Most of the data traveling through optical fiber around the world is transported on bands of light of a standard infrared wavelength. The 1.55-micron wavelength is ideal for telecommunications because it is where glass fiber is most transparent and efficient. But other existing or planned applications, ranging from airborne and submarine communications to biomedical lasers and remote sensing, operate at different wavelengths (and different colors of light). And there’s the rub: most of the equipment for generating, transporting and detecting optical signals was developed for the telecom market and cannot handle light at wavelengths other than 1.55 microns.
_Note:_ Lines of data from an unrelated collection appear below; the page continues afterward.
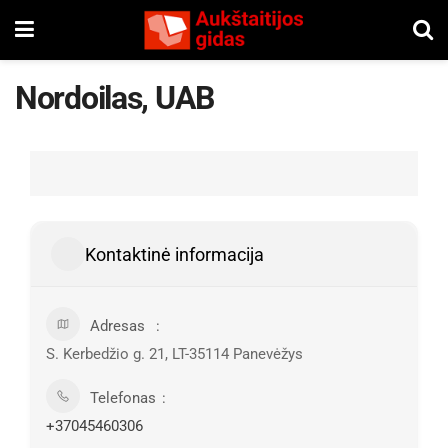
Nordoilas, UAB
Kontaktinė informacija
Adresas
S. Kerbedžio g. 21, LT-35114 Panevėžys
Telefonas
+37045460306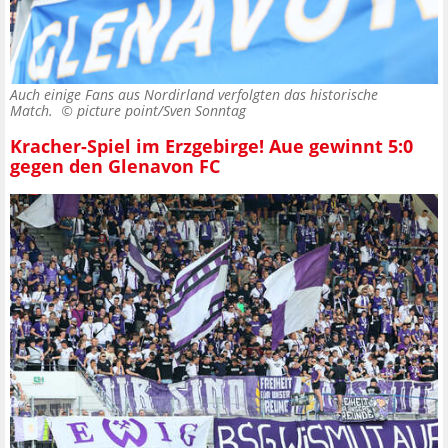
Auch einige Fans aus Nordirland verfolgten das historische
Match. ©
picture point/Sven Sonntag
Kracher-Spiel im Erzgebirge! Aue gewinnt 5:0
gegen den Glenavon FC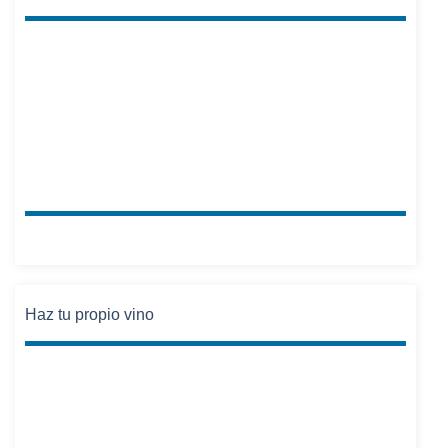
Haz tu propio vino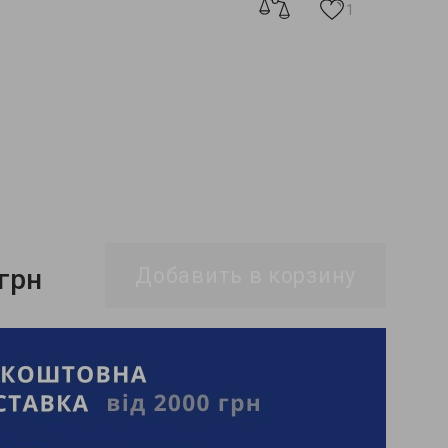
1
 грн
Добавить в корзину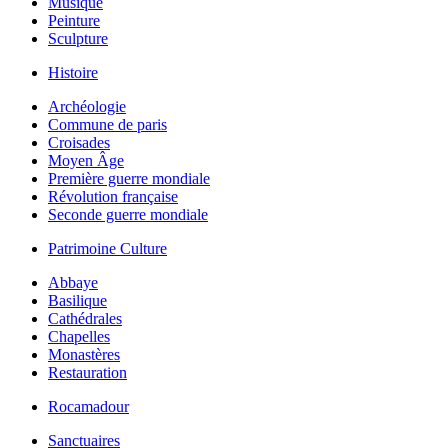
Musique
Peinture
Sculpture
Histoire
Archéologie
Commune de paris
Croisades
Moyen Âge
Première guerre mondiale
Révolution française
Seconde guerre mondiale
Patrimoine Culture
Abbaye
Basilique
Cathédrales
Chapelles
Monastères
Restauration
Rocamadour
Sanctuaires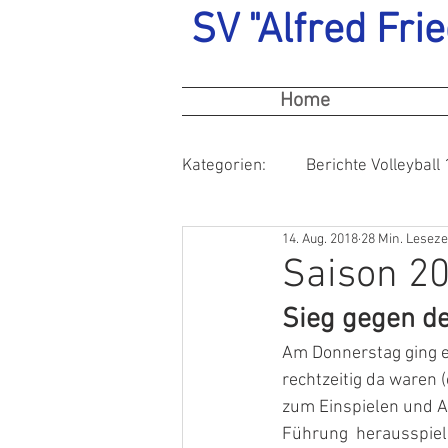
SV "Alfred Frie
Home
Kategorien:
Berichte Volleyball 
14. Aug. 2018
28 Min. Leseze
Saison 20
Sieg gegen de
Am Donnerstag ging e
rechtzeitig da waren (
zum Einspielen und A
Führung  herausspiel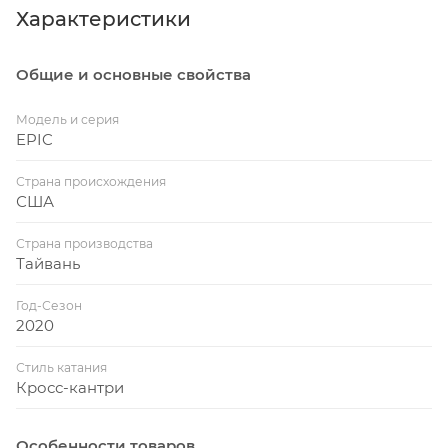
Характеристики
ухабистый и жесткий. Не важно о каком
рельефе идёт речь, ультра легкий Epic
имеет всё, чтобы принести его владельцу
Общие и основные свойства
победу.
Модель и серия
ЭФФЕКТИВНОСТЬ
EPIC
ХАРДТЕЙЛА. КОНТРОЛЬ
ДВУХПОДВЕСА
Страна происхождения
США
Полноподвесный велосипед должен
делать тебя быстрее, и уж никак не
Страна производства
замедлять в результате раскачки при
Тайвань
педалировании. Подвеска, оснащенная
Год-Сезон
системой Brain, сохраняет амортизатор и
2020
вилку Epic жёсткой, когда рельеф не
пытается вытрясти из тебя душу, и
Стиль катания
Кросс-кантри
наоборот активирует работу подвески,
когда на пути появляются камни и корни.
Особенности товаров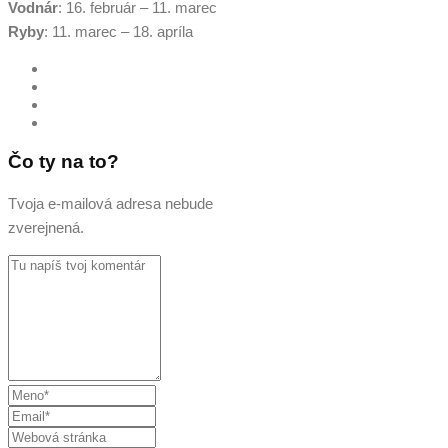
Vodnár
: 16. február – 11. marec
Ryby
: 11. marec – 18. apríla
Čo ty na to?
Tvoja e-mailová adresa nebude
zverejnená.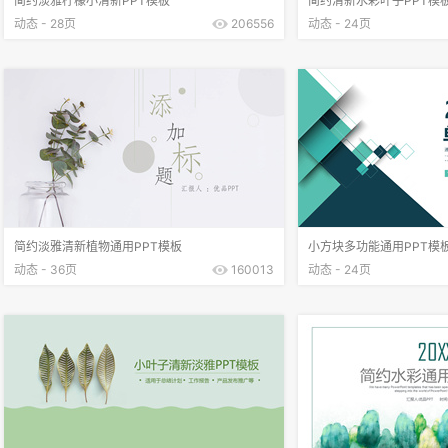
简约淡雅柠檬小清新PPT模板
简约清新水彩叶子PPT模
动态 - 28页
206556
动态 - 24页
简约淡雅清新植物通用PPT模板
小方块多功能通用PPT模
动态 - 36页
160013
动态 - 24页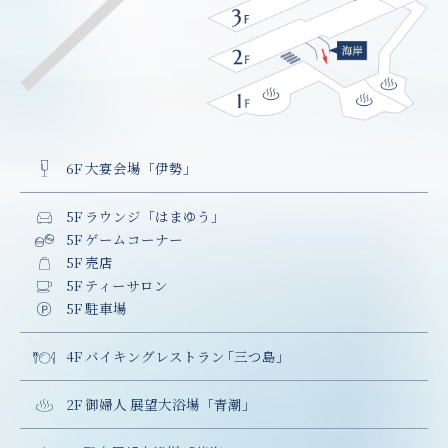
6F 大宴会場「伊勢」
5F ラウンジ「はまゆう」
5F ゲームコーナー
5F 売店
5F ティーサロン
5F 駐車場
4F バイキングレストラ
ン
「三つ島
」
2F 御婦人 展望大浴場「青潮」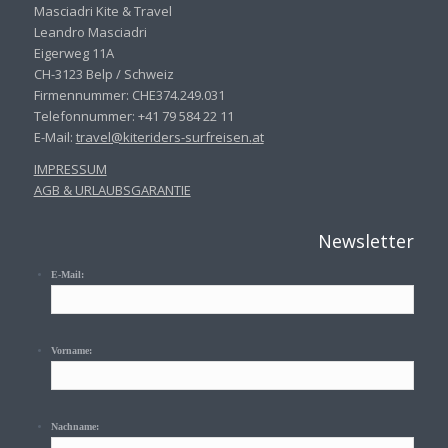
Masciadri Kite & Travel
Leandro Masciadri
Eigerweg 11A
CH-3123 Belp / Schweiz
Firmennummer: CHE374.249.031
Telefonnummer: +41 79 584 22 11
E-Mail:
travel@kiteriders-surfreisen.
at
IMPRESSUM
AGB & URLAUBSGARANTIE
Newsletter
E-Mail:
Vorname:
Nachname: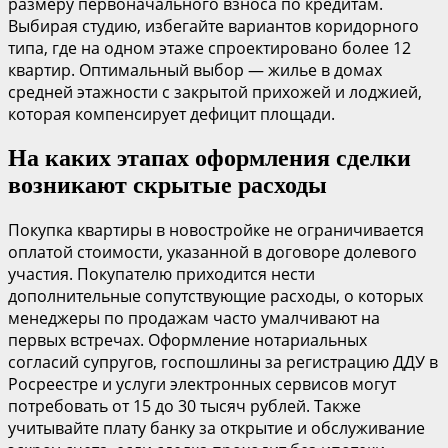
размеру первоначального взноса по кредитам.
Выбирая студию, избегайте вариантов коридорного
типа, где на одном этаже спроектировано более 12
квартир. Оптимальный выбор — жилье в домах
средней этажности с закрытой прихожей и лоджией,
которая компенсирует дефицит площади.
На каких этапах оформления сделки
возникают скрытые расходы
Покупка квартиры в новостройке не ограничивается
оплатой стоимости, указанной в договоре долевого
участия. Покупателю приходится нести
дополнительные сопутствующие расходы, о которых
менеджеры по продажам часто умалчивают на
первых встречах. Оформление нотариальных
согласий супругов, госпошлины за регистрацию ДДУ в
Росреестре и услуги электронных сервисов могут
потребовать от 15 до 30 тысяч рублей. Также
учитывайте плату банку за открытие и обслуживание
But Jacobs School electrical and computer engineering professor Stojan Radic has demonstrated a novel method for efficiently “translating” optical signals within the fiber between the infrared standard and other bands of light. With a team including ECE professors Shaya Fainman and Joseph Ford, Radic used a parametric process (i.e., a process that does no damage to the photonic crystal fiber) to change the wavelengths of modulated optical channels by as much as 1 micron from infrared to visible light. Further, the before-and-after difference in frequency— 375 terahertz—was a factor of ten greater than previously achieved.

Radic is now working on converting infrared to other useful wavelengths. “A parametric band translator means that mature telecom technology can be applied to any other wavelength,” says Radic. “This will permit development of new applications at various bands without requiring huge investment in new infrastructure to replace what already exists.”